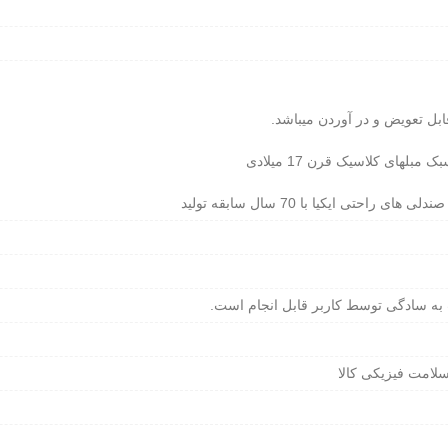
ابل تعویض و در آوردن میباشد.
لهای کلاسیک قرن 17 میلادی
ای راحتی ایکیا با 70 سال سابقه تولید
به سادگی توسط کاربر قابل انجام است.
سلامت فیزیکی کالا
---------------
Description of the task
All preceding records should be duplicated verbatim, images excepted.

Response box
ابل تعویض و در آوردن میباشد.
لهای کلاسیک قرن 17 میلادی
ای راحتی ایکیا با 70 سال سابقه تولید
به سادگی توسط کاربر قابل انجام است.
سلامت فیزیکی کالا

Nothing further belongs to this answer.